Training and Straining

A few weeks ago I wrote about how I take my ears on and off all the time in my day-to-day life, and Beverly commented something that hit home:

The key to hearing better longer is to keep your auditory nerves and brain active and NOT let them atrophy. Through the use of hearing aids you’ll enjoy a better quality of hearing longer. Put them in and forget about them.

It reminded me of my father’s first time with glasses. Something like twenty years ago, he had to begin to wear glasses; at the normal age when eyes become less flexible and arms need to be longer and longer because you can’t adjust your eyesight the way you did when you were younger.

His first reaction was “Oh wow, it’s better” and then went on to “Actually no, wait now, we have to talk it through again”. Ring any bells?


After a few months, he could not accommodate his sight as easily as before, he said. He intuited that because of his glasses, his eyes had become lazy.

Actually, I think that what was happening was this: before knowing about his presbyopia, he had been unconsciously straining all the time to try and keep things he was looking at as sharp as possible. My hypothesis was that now that he was wearing glasses, his eyes and brain decided to “rely on the clutches”: it was getting harder and harder for him to see correctly without his glasses.

Recently I have noticed the same thing about my hearing aids: without them (and sometimes with them) I’m less prone to understanding/reconstructing a message than I was before I was fitted. For example, I get grumpy (ask the lady) when people around me half-pronounce their sentences and the guessing has replaced the actual hearing strain.

I would venture to say that my ears and/or brain have started to understand how useful the hearing aids are.

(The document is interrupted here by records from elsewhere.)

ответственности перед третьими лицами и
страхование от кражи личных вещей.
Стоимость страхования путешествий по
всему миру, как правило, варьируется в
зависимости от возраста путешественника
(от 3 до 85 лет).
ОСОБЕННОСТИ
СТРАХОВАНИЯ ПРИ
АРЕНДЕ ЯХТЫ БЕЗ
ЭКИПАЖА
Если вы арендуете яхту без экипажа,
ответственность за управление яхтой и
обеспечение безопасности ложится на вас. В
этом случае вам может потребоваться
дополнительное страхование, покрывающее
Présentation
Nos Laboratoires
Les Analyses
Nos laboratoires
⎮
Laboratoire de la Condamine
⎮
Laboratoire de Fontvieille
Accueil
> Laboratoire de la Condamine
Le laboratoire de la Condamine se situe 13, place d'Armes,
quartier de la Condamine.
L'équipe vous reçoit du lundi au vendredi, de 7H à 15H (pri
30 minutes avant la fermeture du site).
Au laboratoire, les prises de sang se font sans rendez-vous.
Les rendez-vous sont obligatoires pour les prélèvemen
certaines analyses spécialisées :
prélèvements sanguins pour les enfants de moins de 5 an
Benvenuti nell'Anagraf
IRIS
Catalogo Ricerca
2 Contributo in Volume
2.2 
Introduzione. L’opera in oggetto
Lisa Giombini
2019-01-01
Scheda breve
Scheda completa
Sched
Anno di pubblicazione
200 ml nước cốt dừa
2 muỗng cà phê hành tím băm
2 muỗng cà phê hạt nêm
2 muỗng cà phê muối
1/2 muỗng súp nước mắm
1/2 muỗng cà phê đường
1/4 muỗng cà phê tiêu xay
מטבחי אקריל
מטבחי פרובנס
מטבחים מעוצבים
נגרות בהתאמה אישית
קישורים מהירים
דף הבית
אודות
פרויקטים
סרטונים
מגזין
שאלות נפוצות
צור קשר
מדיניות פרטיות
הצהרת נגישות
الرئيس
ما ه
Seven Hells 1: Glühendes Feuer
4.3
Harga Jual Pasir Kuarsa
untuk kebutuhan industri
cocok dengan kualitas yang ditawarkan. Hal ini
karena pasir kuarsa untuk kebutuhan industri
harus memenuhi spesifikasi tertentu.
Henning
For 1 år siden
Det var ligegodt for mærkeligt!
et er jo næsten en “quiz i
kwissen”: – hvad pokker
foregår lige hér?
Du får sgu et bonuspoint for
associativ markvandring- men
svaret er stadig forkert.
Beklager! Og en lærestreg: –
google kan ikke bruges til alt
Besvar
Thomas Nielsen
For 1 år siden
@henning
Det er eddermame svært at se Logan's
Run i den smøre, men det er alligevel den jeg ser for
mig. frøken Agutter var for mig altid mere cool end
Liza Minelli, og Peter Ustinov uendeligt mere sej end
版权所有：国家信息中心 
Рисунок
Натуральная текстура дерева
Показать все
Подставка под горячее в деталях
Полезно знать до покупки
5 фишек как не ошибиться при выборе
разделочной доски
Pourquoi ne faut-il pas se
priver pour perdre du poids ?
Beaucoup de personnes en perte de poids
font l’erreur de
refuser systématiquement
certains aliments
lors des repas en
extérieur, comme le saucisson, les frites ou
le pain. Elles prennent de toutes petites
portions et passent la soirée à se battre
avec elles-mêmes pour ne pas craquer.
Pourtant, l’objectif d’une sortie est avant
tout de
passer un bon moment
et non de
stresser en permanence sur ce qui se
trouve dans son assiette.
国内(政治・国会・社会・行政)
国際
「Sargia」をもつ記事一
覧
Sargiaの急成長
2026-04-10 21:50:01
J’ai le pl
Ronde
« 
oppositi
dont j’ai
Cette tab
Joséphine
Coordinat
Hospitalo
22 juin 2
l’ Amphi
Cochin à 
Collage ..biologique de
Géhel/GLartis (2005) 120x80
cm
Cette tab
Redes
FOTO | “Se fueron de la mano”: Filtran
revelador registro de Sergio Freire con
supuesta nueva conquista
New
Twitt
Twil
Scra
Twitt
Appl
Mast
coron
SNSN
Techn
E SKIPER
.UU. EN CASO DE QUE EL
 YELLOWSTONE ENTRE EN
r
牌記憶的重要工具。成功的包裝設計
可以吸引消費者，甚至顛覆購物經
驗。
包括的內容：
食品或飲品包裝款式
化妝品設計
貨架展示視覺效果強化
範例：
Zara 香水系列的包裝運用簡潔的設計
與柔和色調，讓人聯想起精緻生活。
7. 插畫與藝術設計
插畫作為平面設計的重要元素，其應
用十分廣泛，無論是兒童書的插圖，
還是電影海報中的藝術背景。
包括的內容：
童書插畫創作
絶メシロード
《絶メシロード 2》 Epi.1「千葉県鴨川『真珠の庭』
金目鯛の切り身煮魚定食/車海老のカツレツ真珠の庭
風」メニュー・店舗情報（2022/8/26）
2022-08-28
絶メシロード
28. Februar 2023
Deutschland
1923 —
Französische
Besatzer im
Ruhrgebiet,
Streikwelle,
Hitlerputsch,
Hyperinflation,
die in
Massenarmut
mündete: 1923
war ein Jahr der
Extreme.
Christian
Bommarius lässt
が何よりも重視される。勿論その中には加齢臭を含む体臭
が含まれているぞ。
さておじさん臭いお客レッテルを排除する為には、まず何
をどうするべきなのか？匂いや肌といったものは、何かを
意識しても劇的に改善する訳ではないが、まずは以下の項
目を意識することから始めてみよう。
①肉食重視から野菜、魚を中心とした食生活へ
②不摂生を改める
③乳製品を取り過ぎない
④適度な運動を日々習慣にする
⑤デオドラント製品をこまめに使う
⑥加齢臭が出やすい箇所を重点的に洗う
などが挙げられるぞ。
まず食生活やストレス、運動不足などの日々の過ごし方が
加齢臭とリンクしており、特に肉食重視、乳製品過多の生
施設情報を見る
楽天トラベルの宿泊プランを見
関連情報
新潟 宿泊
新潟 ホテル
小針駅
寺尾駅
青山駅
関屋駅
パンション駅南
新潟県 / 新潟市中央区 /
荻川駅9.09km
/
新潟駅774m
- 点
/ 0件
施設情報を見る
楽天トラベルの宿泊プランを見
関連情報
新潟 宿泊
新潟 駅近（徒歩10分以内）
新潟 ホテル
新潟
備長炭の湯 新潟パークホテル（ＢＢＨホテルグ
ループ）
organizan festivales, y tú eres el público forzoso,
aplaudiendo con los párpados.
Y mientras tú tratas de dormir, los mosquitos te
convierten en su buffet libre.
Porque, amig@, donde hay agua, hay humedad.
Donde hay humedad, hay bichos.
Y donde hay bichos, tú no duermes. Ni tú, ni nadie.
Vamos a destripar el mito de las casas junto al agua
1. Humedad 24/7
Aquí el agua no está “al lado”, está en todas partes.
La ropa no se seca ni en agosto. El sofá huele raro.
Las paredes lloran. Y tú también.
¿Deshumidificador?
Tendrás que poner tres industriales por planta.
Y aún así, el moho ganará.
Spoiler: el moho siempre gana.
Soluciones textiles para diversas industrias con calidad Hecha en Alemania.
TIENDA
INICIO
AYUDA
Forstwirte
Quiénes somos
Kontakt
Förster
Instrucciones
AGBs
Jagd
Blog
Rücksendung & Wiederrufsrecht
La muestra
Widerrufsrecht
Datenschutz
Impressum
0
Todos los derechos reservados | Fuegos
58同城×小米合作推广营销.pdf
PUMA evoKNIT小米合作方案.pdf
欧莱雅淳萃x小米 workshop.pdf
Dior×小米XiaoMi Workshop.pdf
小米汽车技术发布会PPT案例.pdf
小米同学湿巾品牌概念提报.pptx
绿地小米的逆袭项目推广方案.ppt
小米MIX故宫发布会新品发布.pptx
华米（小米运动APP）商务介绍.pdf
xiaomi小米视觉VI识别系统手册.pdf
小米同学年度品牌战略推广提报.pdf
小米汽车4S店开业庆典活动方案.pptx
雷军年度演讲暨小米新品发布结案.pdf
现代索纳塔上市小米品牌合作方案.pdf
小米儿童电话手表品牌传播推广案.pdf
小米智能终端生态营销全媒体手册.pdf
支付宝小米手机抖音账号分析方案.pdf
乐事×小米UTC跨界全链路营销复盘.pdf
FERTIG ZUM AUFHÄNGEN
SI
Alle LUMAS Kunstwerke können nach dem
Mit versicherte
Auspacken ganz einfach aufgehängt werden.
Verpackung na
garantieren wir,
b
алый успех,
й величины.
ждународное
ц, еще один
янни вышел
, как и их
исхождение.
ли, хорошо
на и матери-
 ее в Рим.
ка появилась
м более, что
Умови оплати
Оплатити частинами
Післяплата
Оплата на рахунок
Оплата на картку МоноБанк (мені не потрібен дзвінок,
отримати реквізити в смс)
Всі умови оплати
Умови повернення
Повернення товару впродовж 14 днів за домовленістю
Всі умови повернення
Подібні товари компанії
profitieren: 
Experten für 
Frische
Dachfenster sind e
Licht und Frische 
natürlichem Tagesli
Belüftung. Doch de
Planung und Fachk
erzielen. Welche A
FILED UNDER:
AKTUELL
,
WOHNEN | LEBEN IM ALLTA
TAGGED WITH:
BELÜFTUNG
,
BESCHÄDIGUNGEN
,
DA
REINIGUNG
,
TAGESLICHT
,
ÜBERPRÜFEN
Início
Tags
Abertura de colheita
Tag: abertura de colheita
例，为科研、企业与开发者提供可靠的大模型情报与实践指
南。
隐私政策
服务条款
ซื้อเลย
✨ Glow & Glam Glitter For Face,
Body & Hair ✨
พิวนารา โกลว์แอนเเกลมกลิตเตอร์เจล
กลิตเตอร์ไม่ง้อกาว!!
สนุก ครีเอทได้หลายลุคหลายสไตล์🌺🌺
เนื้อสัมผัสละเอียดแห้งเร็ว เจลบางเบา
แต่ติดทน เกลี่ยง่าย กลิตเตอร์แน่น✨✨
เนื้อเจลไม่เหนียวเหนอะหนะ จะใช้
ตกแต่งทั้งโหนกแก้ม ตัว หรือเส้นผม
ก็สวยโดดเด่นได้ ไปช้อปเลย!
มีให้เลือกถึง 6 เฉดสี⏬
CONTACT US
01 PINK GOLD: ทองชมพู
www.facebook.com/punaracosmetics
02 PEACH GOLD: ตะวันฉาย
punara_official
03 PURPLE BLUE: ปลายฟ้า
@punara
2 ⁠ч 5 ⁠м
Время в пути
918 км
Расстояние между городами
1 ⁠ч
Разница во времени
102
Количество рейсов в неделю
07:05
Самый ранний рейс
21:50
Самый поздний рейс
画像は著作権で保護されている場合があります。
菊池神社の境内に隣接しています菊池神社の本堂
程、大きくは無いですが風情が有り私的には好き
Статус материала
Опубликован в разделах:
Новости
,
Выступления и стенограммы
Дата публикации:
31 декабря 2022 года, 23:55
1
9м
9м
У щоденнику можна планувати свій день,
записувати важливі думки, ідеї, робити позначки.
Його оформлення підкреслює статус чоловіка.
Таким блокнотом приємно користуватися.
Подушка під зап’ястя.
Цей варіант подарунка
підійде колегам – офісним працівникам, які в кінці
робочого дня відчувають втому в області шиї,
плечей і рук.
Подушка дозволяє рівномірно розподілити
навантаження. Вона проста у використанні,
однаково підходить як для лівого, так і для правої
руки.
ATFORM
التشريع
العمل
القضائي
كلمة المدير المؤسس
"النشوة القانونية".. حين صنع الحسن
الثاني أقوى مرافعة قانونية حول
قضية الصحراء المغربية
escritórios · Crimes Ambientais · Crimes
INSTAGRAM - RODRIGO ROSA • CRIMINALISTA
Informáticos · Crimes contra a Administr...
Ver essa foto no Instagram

My ears are becoming lazy, my father would say. Benefitting from the aids and straining less is what I think I’m experiencing.

But (here’s the twist), Stephanie found an article that says that the brain learns to compensate by relying on other senses when one doesn’t work so well. She also says this in her post Depending on my Hearing Aids:

My brain is “less trained” in compensating my hearing loss. I have less practice. And so, when I do have to compensate like I used to, I struggle much more.

This is a bit of a shock, because I thought it was a matter of relaxing and enjoying the help, so to speak. But no: there seem to be adjustments in the brain to cope with the loss. Would this mean that the more we use help, the lazier our brain becomes? Does this still mean that the sooner we’re fitted, the better (considering we’re still relying on our ears to do their job)? I have no answer yet.

2 thoughts on “Training and Straining”

  1. One thing I found really interesting in that article I showed you is that it corroborates what Beverly says: if you don’t use those hearing areas of your brain, they will be assigned to other functions and therefore unavailable for hearing. So, we want to keep on using them as much as possible to avoid a vicious circle. At least, that’s how I understand it.

    I’m not too sure I agree with your crutches analogy and your conclusion. Crutches are something which help you get along, but badly. And hopefully you will heal and not need them any more. They are a temporary help.

    That’s not how it works with hearing loss. Our hearing is gone — that part of it that we have lost. Though I hate the word (I mentioned it to you about the French “prothèses auditives”) our hearing aids are more like prosthetics. If your foot was missing and you learned to walk well with a prosthetic foot, better than you would hobbling along without the prosthetic foot, would you look at the foot and think “heck, I’m becoming lazy, I’m not performing as well without it?”

    Our hearing aids allow us to hear more than we would without them, and as you say very well, with less strain and tiredness.

    So yes, relax and enjoy the help. Your brain is not becoming lazy, it’s finally being allowed to function without being on constant overdrive to compensate for the sounds that are not reaching your ears.

    I say that my brain has now realised what the normal effort to hear something should be like, and it goes on strike and refuses to do the extra work when I ask it to work miracles.

  2. I say that my brain has now realised what the normal effort to hear something should be like, and it goes on strike and refuses to do the extra work when I ask it to work miracles.

    It’s very true, and a much better way of looking at things.